[Collected data]
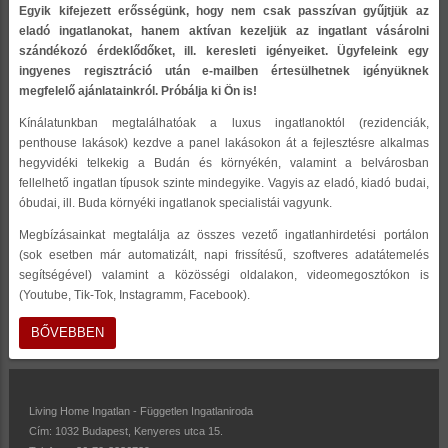
Egyik kifejezett erősségünk, hogy nem csak passzívan gyűjtjük az
eladó ingatlanokat, hanem aktívan kezeljük az ingatlant vásárolni
szándékozó érdeklődőket, ill. keresleti igényeiket. Ügyfeleink egy
ingyenes regisztráció után e-mailben értesülhetnek igényüknek
megfelelő ajánlatainkról. Próbálja ki Ön is!
Kínálatunkban megtalálhatóak a luxus ingatlanoktól (rezidenciák,
penthouse lakások) kezdve a panel lakásokon át a fejlesztésre alkalmas
hegyvidéki telkekig a Budán és környékén, valamint a belvárosban
fellelhető ingatlan típusok szinte mindegyike. Vagyis az eladó, kiadó budai,
óbudai, ill. Buda környéki ingatlanok specialistái vagyunk.
Megbízásainkat megtalálja az összes vezető ingatlanhirdetési portálon
(sok esetben már automatizált, napi frissítésű, szoftveres adatátemelés
segítségével) valamint a közösségi oldalakon, videomegosztókon is
(Youtube, Tik-Tok, Instagramm, Facebook).
BŐVEBBEN
Living Home Ingatlan - Független Ingatlaniroda
Cím: 1032 Budapest, Kenyeres utca 15.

◆ EXERCISE DESCRIPTION: When you transcribe the lines above, keep every word exact but leave the pictures behind.

◆ ANSWER TO THIS TASK:
Egyik kifejezett erősségünk, hogy nem csak passzívan gyűjtjük az
eladó ingatlanokat, hanem aktívan kezeljük az ingatlant vásárolni
szándékozó érdeklődőket, ill. keresleti igényeiket. Ügyfeleink egy
ingyenes regisztráció után e-mailben értesülhetnek igényüknek
megfelelő ajánlatainkról. Próbálja ki Ön is!
Kínálatunkban megtalálhatóak a luxus ingatlanoktól (rezidenciák,
penthouse lakások) kezdve a panel lakásokon át a fejlesztésre alkalmas
hegyvidéki telkekig a Budán és környékén, valamint a belvárosban
fellelhető ingatlan típusok szinte mindegyike. Vagyis az eladó, kiadó budai,
óbudai, ill. Buda környéki ingatlanok specialistái vagyunk.
Megbízásainkat megtalálja az összes vezető ingatlanhirdetési portálon
(sok esetben már automatizált, napi frissítésű, szoftveres adatátemelés
segítségével) valamint a közösségi oldalakon, videomegosztókon is
(Youtube, Tik-Tok, Instagramm, Facebook).
BŐVEBBEN
Living Home Ingatlan - Független Ingatlaniroda
Cím: 1032 Budapest, Kenyeres utca 15.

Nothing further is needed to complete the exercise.